Is this making any sense?
BTW, I'm not against using BPDUGuard, or against redundancy, but there's cost to redundancy, and various odds of different kinds of failure.
For example, one chassis might have redundant sups, power supplies and line cards, but the chassis, itself, remains a single point of failure. Chassis, though, generally, have a lower expectation of failure, than the active components. However, we might go with a two chassis setup, for something like the core. (In the latter, two chassis setup, one can then debate, should the two chassis have dual sups, dual line cards, dual power supplies.)
In one firm I worked at, they took redundancy very, very seriously, they even considered whether dual chassis should use totally different platforms, even perhaps different hardware vendors, hoping a bug on one wouldn't be on the other. For our WAN connections, even using different WAN providers, we tried to avoid those different vendor links running down the same trench or to the same pop.

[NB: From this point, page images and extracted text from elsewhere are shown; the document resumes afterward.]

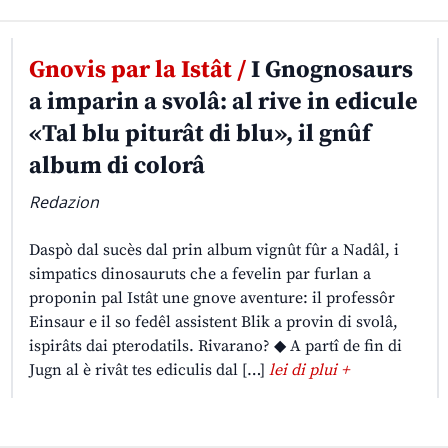
Gnovis par la Istât /
I Gnognosaurs
a imparin a svolâ: al rive in edicule
«Tal blu piturât di blu», il gnûf
album di colorâ
Redazion
Daspò dal sucès dal prin album vignût fûr a Nadâl, i
simpatics dinosauruts che a fevelin par furlan a
proponin pal Istât une gnove aventure: il professôr
Einsaur e il so fedêl assistent Blik a provin di svolâ,
ispirâts dai pterodatils. Rivarano? ◆ A partî de fin di
Jugn al è rivât tes ediculis dal […]
lei di plui +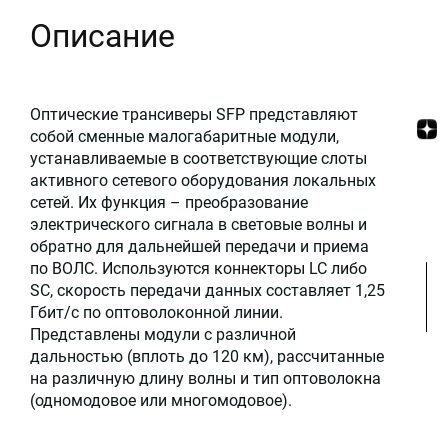
Описание
Оптические трансиверы SFP представляют
собой сменные малогабаритные модули,
устанавливаемые в соответствующие слоты
активного сетевого оборудования локальных
сетей. Их функция – преобразование
электрического сигнала в световые волны и
обратно для дальнейшей передачи и приема
по ВОЛС. Используются коннекторы LC либо
SC, скорость передачи данных составляет 1,25
Гбит/с по оптоволоконной линии.
Представлены модули с различной
дальностью (вплоть до 120 км), рассчитанные
на различную длину волны и тип оптоволокна
(одномодовое или многомодовое).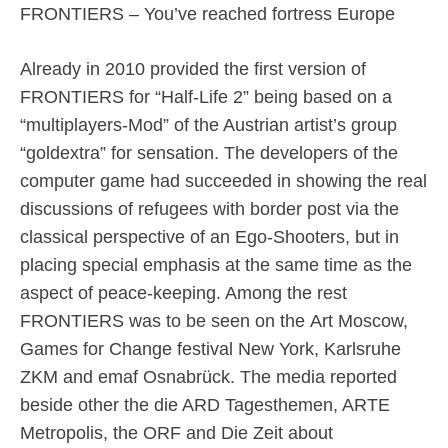
FRONTIERS – You’ve reached fortress Europe
Already in 2010 provided the first version of
FRONTIERS for “Half-Life 2” being based on a
“multiplayers-Mod” of the Austrian artist’s group
“goldextra” for sensation. The developers of the
computer game had succeeded in showing the real
discussions of refugees with border post via the
classical perspective of an Ego-Shooters, but in
placing special emphasis at the same time as the
aspect of peace-keeping. Among the rest
FRONTIERS was to be seen on the Art Moscow,
Games for Change festival New York, Karlsruhe
ZKM and emaf Osnabrück. The media reported
beside other the die ARD Tagesthemen, ARTE
Metropolis, the ORF and Die Zeit about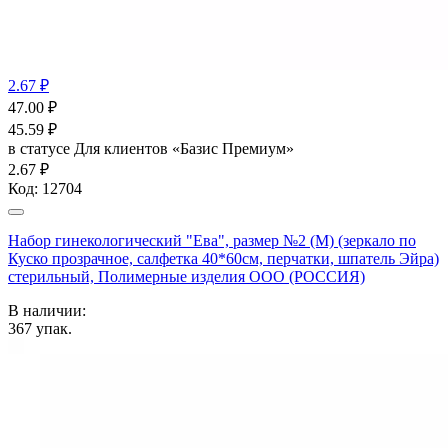
2.67 ₽
47.00
₽
45.59
₽
в статусе
Для клиентов «Базис Премиум»
2.67 ₽
Код:
12704
Набор гинекологический "Ева", размер №2 (М) (зеркало по
Куско прозрачное, салфетка 40*60см, перчатки, шпатель Эйра)
стерильный, Полимерные изделия OOO (РОССИЯ)
В наличии:
367
упак.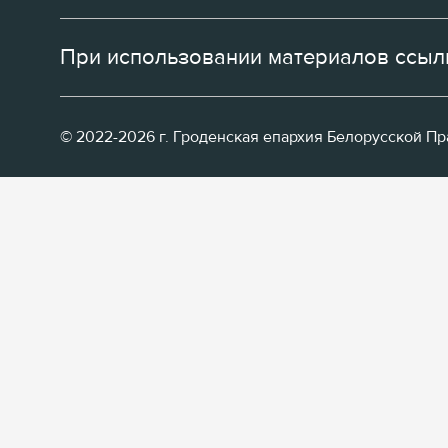
При использовании материалов ссылк
© 2022-2026 г. Гроденская епархия Белорусской П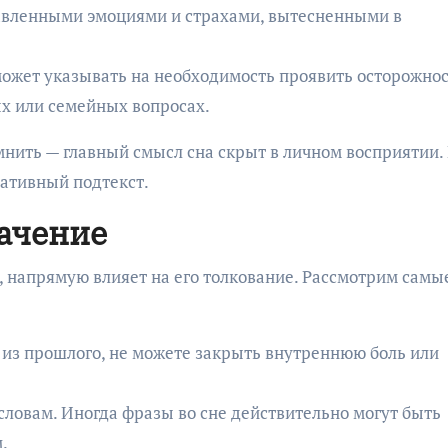
давленными эмоциями и страхами, вытесненными в
может указывать на необходимость проявить осторожнос
х или семейных вопросах.
мнить — главный смысл сна скрыт в личном восприятии.
гативный подтекст.
начение
е, напрямую влияет на его толкование. Рассмотрим самы
 из прошлого, не можете закрыть внутреннюю боль или
ловам. Иногда фразы во сне действительно могут быть
.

I sometimes point out, the famous Titanic sinking, many died from an insufficient number of life boats, but not due to drowning, as some often assume! I believe, life jackets were available for everyone. Hundreds (337) were later recovered, most floating about in their life jackets, but having died from the freezing water.
So, after the Titanic, ships now are required to have sufficient life boats for all aboard. However, in the sinking of the Andrea Doria and Costa Concordia, both listed enough, half the life boats couldn't be used.
Oh, I'm not implying, ship life boats should be reduced, but even with redundancy, they might be suited for the more common failure probabilities rather than any possible failure. (Or consider, if you've flown commercially, where was your parachute?)
Such I think is this case, I believe, with STP, Portfast, BPPDGuard. Do your own analysis. Figure out what appears best for you.
Lastly, networks I've designed and/or maintained, almost always used Portfast on edge ports. But to mitigate L2 loop creation, we avoided having any STP intentional redundant L2 links; our redundancy was via L3, single logical device and/or Etherchannel.